Below is a graph of the average cumulative scores across the winners and losers. The top row are winners, the bottom row are losers. The left and right red circles indicate the lowest and highest scores within those categories, and the blue circle represents the average. There is something very important that I want to point out on this graph.
The highest individual average score of all the losers is less than the lowest average score of the winners. This means that in our randomly selected data set, not a single loser averaged as high a score as the worst winner. When we aggregate the data together, even with a crude system of averages rather than the far more sophisticated machine learning techniques employed by Google, there is a clear disparity between the sites that survive Panda and those that do not.

It is also worth pointing out here that there is no
positive Panda algorithm to our knowledge.
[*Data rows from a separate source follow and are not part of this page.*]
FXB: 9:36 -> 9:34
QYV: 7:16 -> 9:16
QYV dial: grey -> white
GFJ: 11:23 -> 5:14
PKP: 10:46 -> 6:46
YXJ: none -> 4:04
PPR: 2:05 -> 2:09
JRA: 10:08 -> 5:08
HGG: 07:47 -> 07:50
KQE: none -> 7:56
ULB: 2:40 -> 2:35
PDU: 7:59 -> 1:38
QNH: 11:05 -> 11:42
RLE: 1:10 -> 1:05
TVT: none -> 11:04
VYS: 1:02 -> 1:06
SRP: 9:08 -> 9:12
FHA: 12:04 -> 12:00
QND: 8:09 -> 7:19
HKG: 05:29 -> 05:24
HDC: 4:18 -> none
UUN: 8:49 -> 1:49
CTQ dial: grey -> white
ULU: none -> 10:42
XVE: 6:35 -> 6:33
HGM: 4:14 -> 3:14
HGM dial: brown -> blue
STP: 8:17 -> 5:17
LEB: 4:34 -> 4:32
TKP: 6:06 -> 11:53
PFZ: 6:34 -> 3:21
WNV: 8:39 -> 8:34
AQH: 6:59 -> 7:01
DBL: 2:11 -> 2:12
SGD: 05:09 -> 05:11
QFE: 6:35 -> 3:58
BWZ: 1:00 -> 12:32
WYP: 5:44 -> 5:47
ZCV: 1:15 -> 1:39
Sites that perform well on Panda do not see boosts because they are being given ranking preference by Google, rather their competitors have seen rankings loss or their own previous Panda penalties have been lifted. In either scenario, we should remember that performing well on Panda assessments isn’t going to necessarily increase your rankings, but it should help you sustain them.

Now, let’s move on to some of the individual questions. We are going to start with the least correlated questions and move to those which most strongly correlate with performance in Panda 4.1. While all of the questions had positive correlations, a few lacked statistical significance.


Insignificant correlation

The first question which was not statistically significant in its correlation with Panda performance was “This page has visible errors on it”. The scores have been inverted here so that the higher the score, the fewer the number of people who reported that the page has errors. You can see that while more respondents did say that the winners had no visible errors, the difference was very slight. In fact, there was only a 5.35% difference between the two. I will save comment on this until after we discuss the next question.
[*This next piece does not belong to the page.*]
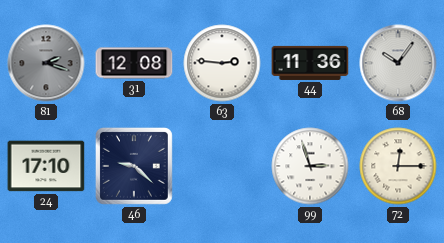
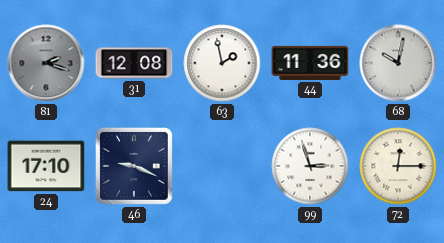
63: 2:46 -> 1:58
68: 10:06 -> 10:02
46: 9:22 -> 9:19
The second question which was not statistically significant in its correlation with Panda performance was “This page has too many ads”. The scores have once again been inverted here so that the higher the score, the fewer the number of people who reported that the page has too many ads. This was even closer. The winners performed only 2.3% better than the losers in Panda 4.1.

I think there is a clear takeaway from these two questions. Nearly everyone gets the easy stuff right, but that isn’t enough. First, a lot of pages just have no ads whatsoever because that isn’t their business model. Even those that do have ads have caught on for the most part and optimized their pages accordingly, especially given that Google has other layout algorithms in place aside from Panda. Moreover, content inaccuracy is more likely to impact scrapers and content spinners than most sites, so it is unsurprising that few if any reported that the pages were filled with errors. If you score poorly on either of these, you have only begun to scratch the surface, because most websites get these right enough.


Moderate correlation

A number of Panda questions drew statistically significant difference in means but there was still substantial crossover between the winners and losers.
Whenever the average of the losers was greater than the lowest of the winners, I considered it only a moderate correlation. While the difference between means remained strong, there was still a good deal of variance in the scores. 
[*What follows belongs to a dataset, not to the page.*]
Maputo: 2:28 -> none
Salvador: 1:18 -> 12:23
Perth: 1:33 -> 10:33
The first of these to consider was the question as to whether the content was “trustworthy”. You will notice a trend in a lot of these questions that there is a great deal of subjective human opinion. This subjectivity plays itself out quite a bit when the topics of the site might deal with very different categories of knowledge. For example, a celebrity fact site might be very trustworthy (although the site might be ad-laden) and an opinion piece in the New Yorker on the same celebrity might not be seen as trustworthy – even though it is plainly labeled as opinion. The trustworthy question ties back to the “does this page have errors” question quite nicely, drawing attention to the difference between a subjective and objective question and the way it can spread the means out nicely when you ask a respondent to give more of a personal opinion. This might seem unfair, but in the real world your site and Google itself is being judged by that subjective opinion, so it is understandable why Google wants to get at it algorithmically. Nevertheless, there was a strong difference in means between winners and losers of 12.57%, more than double the difference we saw between winners and losers on the question of Errors.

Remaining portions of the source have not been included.